Le fait est que la grande crise réduit tous les affrontements classiques, notamment idéologiques, à une portion de plus en plus congrue. Le fait est que le système, par les pressions terrible que génère sa crise, expose aussi bien les “contradictions internes” des anciens affrontement idéologiques que ses propres “contradictions internes”. Tout cela augmente la confusion d’apparence. La puissance de l’affirmation du systèmes dans ces dernières années, suivie de la puissance de sa crise, mettent de plus en plus en évidence combien ces affrontements idéologiques ont constitué souvent des leurres utiles, comme des situations qui seraient des “idiotes utiles”, détournant l’attention du principal et affaiblissant des forces qui auraient pu affaiblir le système.
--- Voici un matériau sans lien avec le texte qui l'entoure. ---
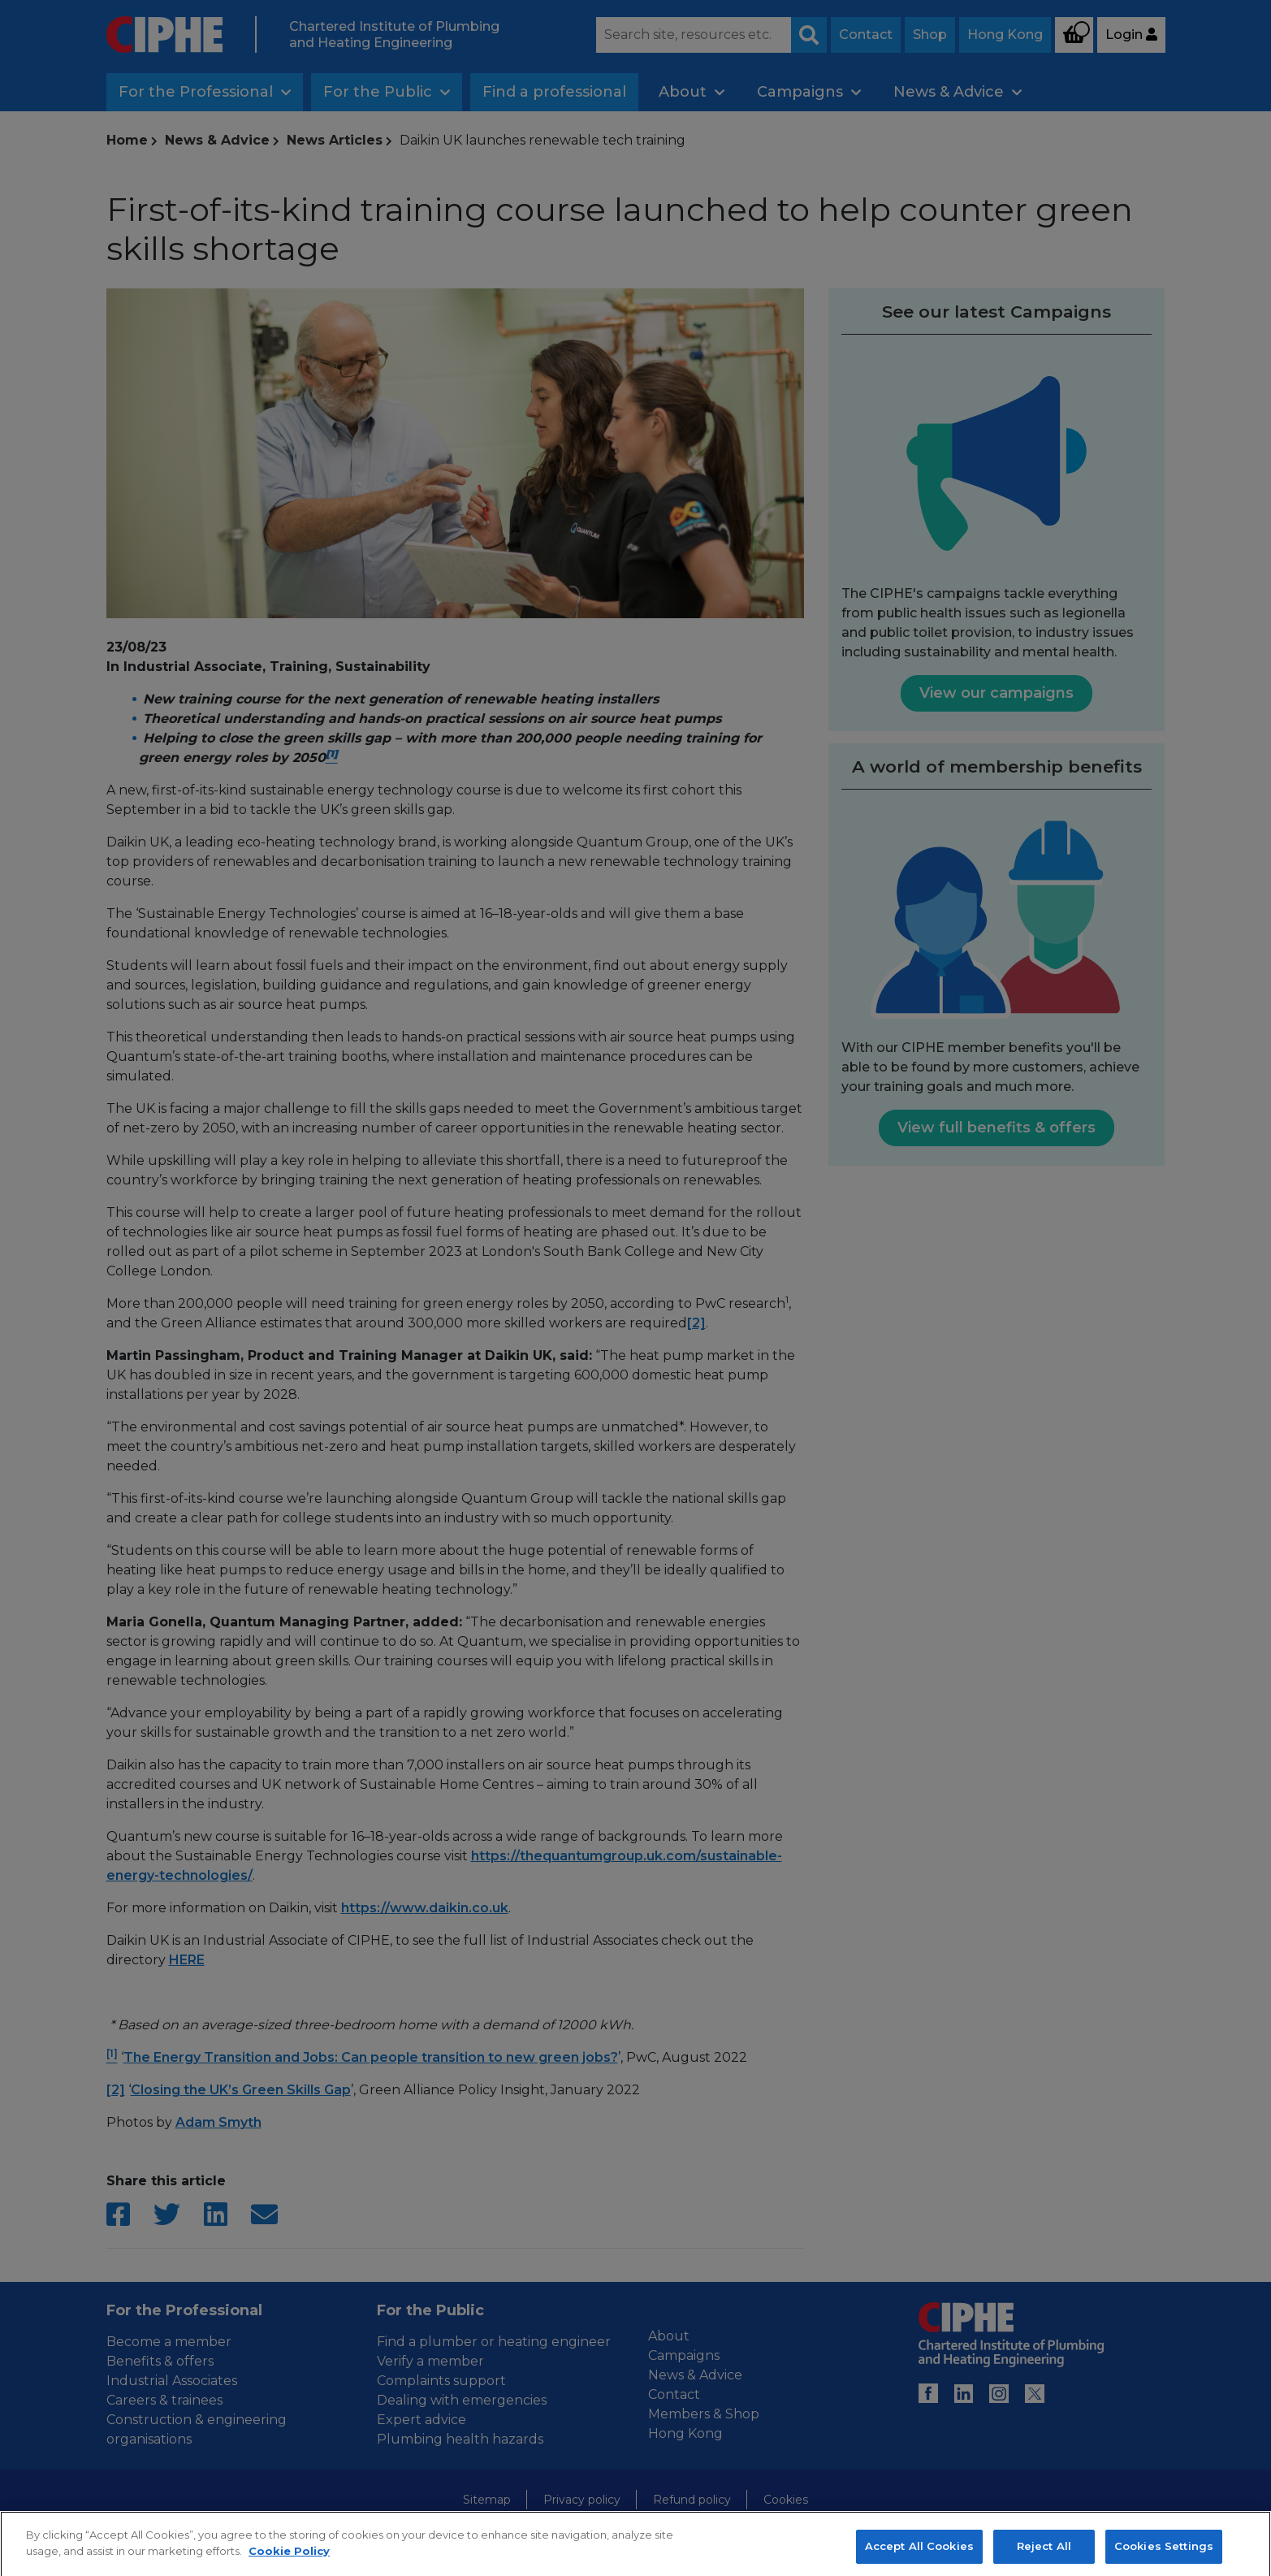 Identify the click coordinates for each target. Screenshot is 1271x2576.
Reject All (1044, 2557)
Le système avait toujours favorisé ces affrontements idéologiques, en en tirant partie comme il pouvait. Aujourd’hui, il apparaît que les “contradictions internes” des adversaires idéologiques sont de plus en plus souvent de peu de signification, et de conséquences assez faibles, à côté de l’ampleur de l’affrontement avec le système confronté à sa crise (dans ce cas, les “contradictions internes” pèsent de tout leur poids). Le commentaire de Monbiot signifie qu’il suffit de comprendre que l’essentiel est devenu, aujourd’hui, la lutte contre le système, par tous les moyens, sans s’offusquer de rencontres inattendues. La tâche principale devient alors de déterminer ce qui, dans les événements divers qui secouent notre temps historique, est le plus dommageable au système. Monbiot estime que la mort de l’industrie automobile US, malgré tous ses effets sociaux, portera un rude coup au système, et c’est en fonction de certte analyse (qui se discute, bien sûr) qu’il se situe en l’occurrence, – et tant pis pour les “strange bedfellows”.